Saturday, April 20, 2024

Describing an “open shootout” in broad daylight and a rapidly deteriorated Riverside neighborhood of graffiti and stray needles, neighbors urged action by city officials Monday, and got some.

A police substation long debated for Central Square will happen, Mayor E. Denise Simmons announced at the night’s City Council meeting. In a meeting that afternoon with new police Commissioner Branville G. Bard, it was decided that the department would “bring a mobile outpost to Central Square ASAP,” Simmons said. One will go in front of the square’s CVS, and other locations are planned.

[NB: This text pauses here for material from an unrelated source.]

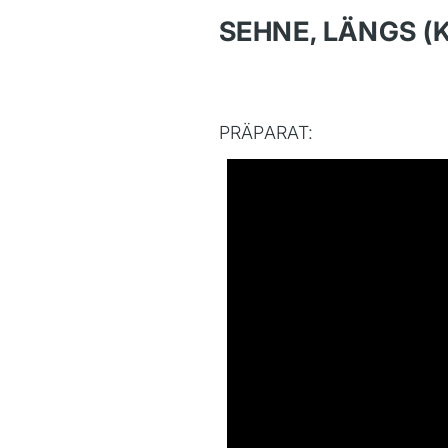
SEHNE, LÄNGS 
PRÄPARAT:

Bard “wants to have an immediate response to the shootings, because we have heard so much concern,” Simmons said. A meeting with the Riverside and Cambridgeport communities is planned for 7:30 p.m. Wednesday at the Morse School, 40 Granite St., with another meeting planned for a week later.

Substation turnaround

Having a police substation or “reporting station” for the square has been wanted by some since the police department relocated to Kendall Square from Central Square in 2009, and the council adopted the idea March 27. “We asked for a pilot program to be placed by the summer, and we missed that window,” Simmons said. “I don’t want to wait for another fatal shooting or another stabbing, or explain to another senior why they can’t go to Central Square and have a cup of coffee undisturbed.”

The police commissioner also wants to make a formal presentation to the council, she said – an idea welcomed by councillor Craig Kelley, who leads the council’s Public Safety committee and heard a contrary opinion about substations at a May 30 meeting from Bard’s predecessor, interim commissioner Brent B. Larrabee. “We need to hear why the police department’s view has changed and what used to be not a supportable idea now becomes a good idea,” Kelley said. “I want to make sure that it’s not because we’re making noise, but because something factual or logistical has changed.”

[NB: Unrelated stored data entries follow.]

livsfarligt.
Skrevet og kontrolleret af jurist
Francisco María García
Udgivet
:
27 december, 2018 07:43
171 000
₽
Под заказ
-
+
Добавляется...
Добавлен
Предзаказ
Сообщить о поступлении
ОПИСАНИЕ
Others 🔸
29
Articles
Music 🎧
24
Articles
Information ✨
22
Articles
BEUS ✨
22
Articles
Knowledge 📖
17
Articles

For residents in and around the square, the events of Sunday felt like a change.

Day of violence

As tens of thousands of visitors thronged the 25th annual Cambridge Carnival in Kendall Square, just a few blocks up Main Street, shots rang out near the main stage at around 4:44 p.m. after a fight, police said. Two people were injured, and a Dorchester man was arrested and a firearm found. The carnival was shut down early, and perhaps as a result of the ejected carnival-goers, at least two fights had to be broken up in Central Square shortly afterward – one including 20 kids outside the square’s Chipotle fast food restaurant on Massachusetts Avenue.

Even worse was the gun battle that took place in Riverside, just south of Central Square, where residents describe a family neighborhood with several small children suddenly becoming the backdrop for potential gang warfare.

As six or seven young men walked down River Street away from the square, a white SUV driving toward them slowed. Someone inside took aim and began shooting at the group – getting off three or four shots as the men on foot fled down William Street, neighbors said. As the SUV continued north,  the men who ran from it apparently returned fire.

Daylight shootings

Another shooting had taken place just Sept. 5 a single block away, with two men shot nonfatally, in the wrist and knee, early on a Tuesday.

“It’s really important to clarify this within the context of the other shooting. Both happened in broad daylight right on River Street,” said Janet Conrad, a William Street resident who said she moved from a tough section of New York around a decade ago and has been happy near Central Square. But on Sunday, a bullet from the gunfight came through a window and hit a door at chest-level. Her neighbor had been standing behind that door, and the glass shattered onto a stairwell another neighbor had used only a moment earlier. “Until early June, I could not imagine considering moving,” Conrad said. “This is not a small matter. This is a matter of life and death.”

The problem is not just violence, said Conrad and other neighbors. They have recently found needles strewn about, and an increase in graffiti, and the problems have heated up dramatically just over the summer.

Turf war worries

Another William Street resident, Theresa Betancourt, said the neighbors worried that the pattern of violence was “possibly related to turf issues between gangs who are moving in to Cambridge,” and asked for more analysis from police about the forces “having open shootouts on our streets.”

The neighbors supported a greater police presence, including a police substation in Central Square but extending beyond the square, as well as help in improving the street physically – an endorsement of a “broken windows” philosophy to ensure an environment where “you wouldn’t want to hang out and do unsavory things.”

“We’re not feeling much support from the city,” Betancourt said.


This post was updated Sept. 12, 2017, with a definite time and location for a Cambridge police Neighborhood Sergeants Meeting for Cambridgeport and Riverside residents.